Monday, August 13, 2007

Why Did Financial Markets Crumble?

Last week, we saw a panicky meltdown of global stock markets (with the exception of those in China) with the U.S. Federal Reserve, European and Japanese Central banks all scrambling to pour money into their respective financial systems in an attempt to avert potential credit crunches. What on earth is happening?

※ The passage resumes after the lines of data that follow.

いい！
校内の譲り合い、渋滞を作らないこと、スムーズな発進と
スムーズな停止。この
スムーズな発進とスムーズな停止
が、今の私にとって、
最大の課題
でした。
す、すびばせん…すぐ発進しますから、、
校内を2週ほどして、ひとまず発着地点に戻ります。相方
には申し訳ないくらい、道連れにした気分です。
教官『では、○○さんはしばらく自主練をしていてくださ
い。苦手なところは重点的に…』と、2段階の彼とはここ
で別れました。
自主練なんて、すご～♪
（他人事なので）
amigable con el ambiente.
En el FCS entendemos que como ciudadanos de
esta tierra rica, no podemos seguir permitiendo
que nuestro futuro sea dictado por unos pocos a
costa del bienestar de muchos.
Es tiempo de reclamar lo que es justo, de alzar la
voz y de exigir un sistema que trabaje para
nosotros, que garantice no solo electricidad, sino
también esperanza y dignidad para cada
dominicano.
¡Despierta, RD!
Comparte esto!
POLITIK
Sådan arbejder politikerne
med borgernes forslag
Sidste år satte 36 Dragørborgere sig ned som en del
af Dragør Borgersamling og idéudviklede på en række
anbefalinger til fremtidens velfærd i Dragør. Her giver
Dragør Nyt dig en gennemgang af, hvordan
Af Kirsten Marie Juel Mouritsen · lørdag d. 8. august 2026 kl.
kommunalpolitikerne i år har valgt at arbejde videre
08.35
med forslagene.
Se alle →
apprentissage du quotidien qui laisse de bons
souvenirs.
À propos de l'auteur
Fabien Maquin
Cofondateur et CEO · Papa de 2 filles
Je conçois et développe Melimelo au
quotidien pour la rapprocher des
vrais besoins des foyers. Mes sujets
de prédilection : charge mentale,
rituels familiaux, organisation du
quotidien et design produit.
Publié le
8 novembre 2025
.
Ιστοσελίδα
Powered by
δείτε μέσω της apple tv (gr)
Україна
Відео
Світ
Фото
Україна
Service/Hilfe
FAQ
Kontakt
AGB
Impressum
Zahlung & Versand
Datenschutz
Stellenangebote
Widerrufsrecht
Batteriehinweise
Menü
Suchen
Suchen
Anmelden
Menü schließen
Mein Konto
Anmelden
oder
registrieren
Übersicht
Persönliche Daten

Philip Bowring in his Asia Sentinel article tries to identify the proximate causes, which lie with the structuring and shady operation of the global financial markets, while Max Wolff at The Huffington Post helps us understand in his blogpost the ultimate causes, which emanated from the United States’ build-up of the housing bubble along with unmanageable sub-prime debt.

4 comments:

Vin said...

Hello Alice, I recently went to Hong Kong to visit family and your book was one of my treasured prizes to carry back home! Great to see that you're blogging your opinions so we can all hear more regularly of your take on HK and China.

Keep it up! :)

Alice Poon said...

Hi Vin. Thank you so much for your interest in my book and this blog. Your comments and views are most welcome here.

Anonymous said...

alice,

I can't see it as just a sub-prime problem. The media has been pushing the story as a sub-prime problem, but at least one major non-sub-prime lender has gone bankrupt already. The problem isn't just contained to poor people with bad credit, but is also found in the non-sub-prime mortgage instrutments that provided excess liquidity to the market for credit worthy people to buy beyond their means. (often with low introductory interest rates that are just now starting to readjust upwards.)

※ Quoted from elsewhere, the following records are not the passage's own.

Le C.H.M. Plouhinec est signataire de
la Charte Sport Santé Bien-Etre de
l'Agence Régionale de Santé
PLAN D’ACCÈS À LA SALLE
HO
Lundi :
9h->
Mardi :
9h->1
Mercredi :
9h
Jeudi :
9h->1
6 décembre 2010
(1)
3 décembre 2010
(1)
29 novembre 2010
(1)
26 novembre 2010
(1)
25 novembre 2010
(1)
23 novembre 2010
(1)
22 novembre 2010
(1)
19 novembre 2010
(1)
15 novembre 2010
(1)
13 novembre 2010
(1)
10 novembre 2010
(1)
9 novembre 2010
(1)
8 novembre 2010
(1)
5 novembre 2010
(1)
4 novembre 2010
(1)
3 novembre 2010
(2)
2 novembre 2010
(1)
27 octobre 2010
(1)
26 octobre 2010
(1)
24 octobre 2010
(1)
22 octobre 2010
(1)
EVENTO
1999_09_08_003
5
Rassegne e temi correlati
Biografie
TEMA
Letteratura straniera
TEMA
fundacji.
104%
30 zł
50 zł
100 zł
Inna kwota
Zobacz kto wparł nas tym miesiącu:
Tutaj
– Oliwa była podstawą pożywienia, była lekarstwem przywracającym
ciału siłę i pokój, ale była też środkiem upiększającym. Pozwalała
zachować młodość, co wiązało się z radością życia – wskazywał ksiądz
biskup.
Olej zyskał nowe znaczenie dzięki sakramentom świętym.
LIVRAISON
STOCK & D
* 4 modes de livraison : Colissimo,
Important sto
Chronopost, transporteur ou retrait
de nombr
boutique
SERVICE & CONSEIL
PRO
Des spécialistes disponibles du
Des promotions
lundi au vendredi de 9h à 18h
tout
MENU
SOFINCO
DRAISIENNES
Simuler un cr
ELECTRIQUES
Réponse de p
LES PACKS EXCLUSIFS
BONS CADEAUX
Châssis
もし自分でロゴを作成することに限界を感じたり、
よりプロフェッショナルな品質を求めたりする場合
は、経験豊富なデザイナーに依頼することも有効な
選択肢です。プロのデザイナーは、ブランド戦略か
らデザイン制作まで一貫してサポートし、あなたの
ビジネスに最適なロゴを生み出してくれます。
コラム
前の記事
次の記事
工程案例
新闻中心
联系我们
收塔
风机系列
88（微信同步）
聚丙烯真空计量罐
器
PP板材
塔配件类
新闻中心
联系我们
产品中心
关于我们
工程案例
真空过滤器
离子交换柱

Calling it a sub-prime crisis allows folks who pushed these "buy beyond your means" instruments, like Alan Greenspan, to act innocent, when it really is of their making.

As for Bowring's comments about the repackaging of mortgages as securities, securitisation is bad voodoo.

Might I suggest:
Nouriel Roubini's blog
and his colleague
Brad Setser's blog
as two economists discussing the housing and trade imbalance/Central Bank foreign funds issues.

Alice Poon said...

Thank you, Dai Tou Laam, for your insightful comment and further reading suggestions. I myself think that all these problems have stemmed from the "spending forward" and "borrowing to spend" habit in our era. I heard from NBC's Today Show a little while ago that one in five college students in the U.S. is bankrupt. Doesn't that tell us something? Maybe it's time they start teaching sound money management in junior high schools.